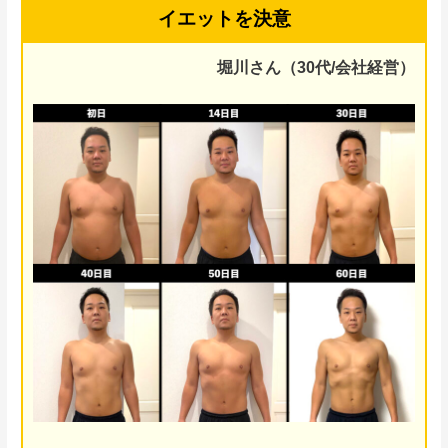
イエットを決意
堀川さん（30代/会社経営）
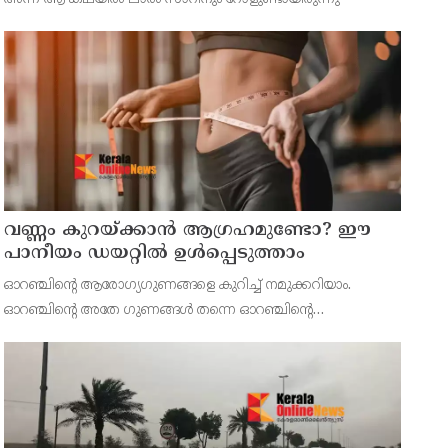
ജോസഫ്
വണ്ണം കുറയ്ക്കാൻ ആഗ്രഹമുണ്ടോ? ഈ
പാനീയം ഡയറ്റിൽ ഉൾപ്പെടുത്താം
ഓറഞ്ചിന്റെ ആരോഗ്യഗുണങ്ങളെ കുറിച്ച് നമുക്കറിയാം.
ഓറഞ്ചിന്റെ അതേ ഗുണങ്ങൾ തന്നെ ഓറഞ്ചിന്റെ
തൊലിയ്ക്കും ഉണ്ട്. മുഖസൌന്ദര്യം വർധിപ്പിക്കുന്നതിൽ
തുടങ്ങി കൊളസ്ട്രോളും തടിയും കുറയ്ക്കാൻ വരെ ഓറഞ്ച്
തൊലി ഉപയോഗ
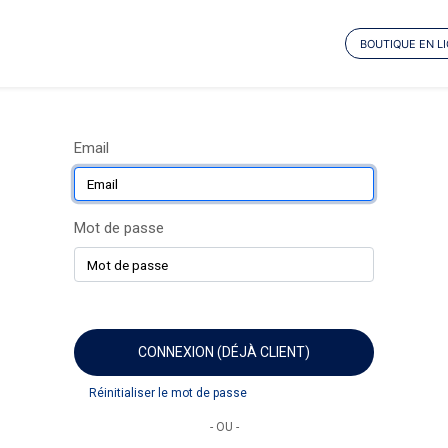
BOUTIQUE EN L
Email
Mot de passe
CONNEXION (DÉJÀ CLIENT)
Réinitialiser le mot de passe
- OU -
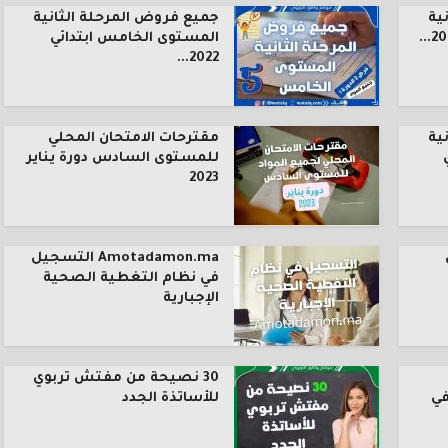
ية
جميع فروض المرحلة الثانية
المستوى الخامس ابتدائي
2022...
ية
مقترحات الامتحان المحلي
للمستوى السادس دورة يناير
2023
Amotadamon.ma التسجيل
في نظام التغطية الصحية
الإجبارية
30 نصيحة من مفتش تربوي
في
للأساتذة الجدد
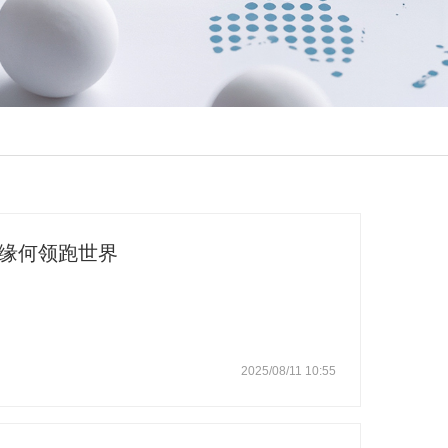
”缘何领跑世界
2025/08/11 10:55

--- --- ---

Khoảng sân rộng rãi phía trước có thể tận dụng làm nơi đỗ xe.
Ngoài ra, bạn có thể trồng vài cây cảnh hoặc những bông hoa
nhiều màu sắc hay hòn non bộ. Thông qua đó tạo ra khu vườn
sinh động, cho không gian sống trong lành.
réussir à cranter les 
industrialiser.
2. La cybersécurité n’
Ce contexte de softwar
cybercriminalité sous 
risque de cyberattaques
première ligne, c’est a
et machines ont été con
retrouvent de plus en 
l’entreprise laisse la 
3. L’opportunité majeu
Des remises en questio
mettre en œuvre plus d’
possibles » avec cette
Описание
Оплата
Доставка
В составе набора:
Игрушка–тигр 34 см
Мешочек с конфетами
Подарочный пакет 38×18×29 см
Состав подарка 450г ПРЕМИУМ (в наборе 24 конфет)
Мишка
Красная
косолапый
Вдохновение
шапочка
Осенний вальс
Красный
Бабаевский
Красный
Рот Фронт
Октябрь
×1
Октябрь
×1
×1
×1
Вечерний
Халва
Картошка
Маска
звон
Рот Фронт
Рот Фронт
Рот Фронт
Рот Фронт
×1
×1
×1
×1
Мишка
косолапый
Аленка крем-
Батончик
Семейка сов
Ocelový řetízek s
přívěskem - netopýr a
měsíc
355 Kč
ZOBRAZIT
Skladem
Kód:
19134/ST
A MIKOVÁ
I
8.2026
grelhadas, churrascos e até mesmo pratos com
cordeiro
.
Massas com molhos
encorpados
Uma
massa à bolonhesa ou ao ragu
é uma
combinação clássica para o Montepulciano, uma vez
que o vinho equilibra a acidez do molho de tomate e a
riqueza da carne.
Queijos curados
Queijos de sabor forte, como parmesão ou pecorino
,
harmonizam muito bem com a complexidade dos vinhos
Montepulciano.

--- --- ---

When copying from the data above, begin at the line containing "Réinitialiser le mot de passe" and end at the line containing "2025/08/11 10:55"; return those lines exactly and leave all pictures behind.

> **Expected answer**:
Réinitialiser le mot de passe
- OU -
ية
جميع فروض المرحلة الثانية
المستوى الخامس ابتدائي
2022...
ية
مقترحات الامتحان المحلي
للمستوى السادس دورة يناير
2023
Amotadamon.ma التسجيل
في نظام التغطية الصحية
الإجبارية
30 نصيحة من مفتش تربوي
في
للأساتذة الجدد
”缘何领跑世界
2025/08/11 10:55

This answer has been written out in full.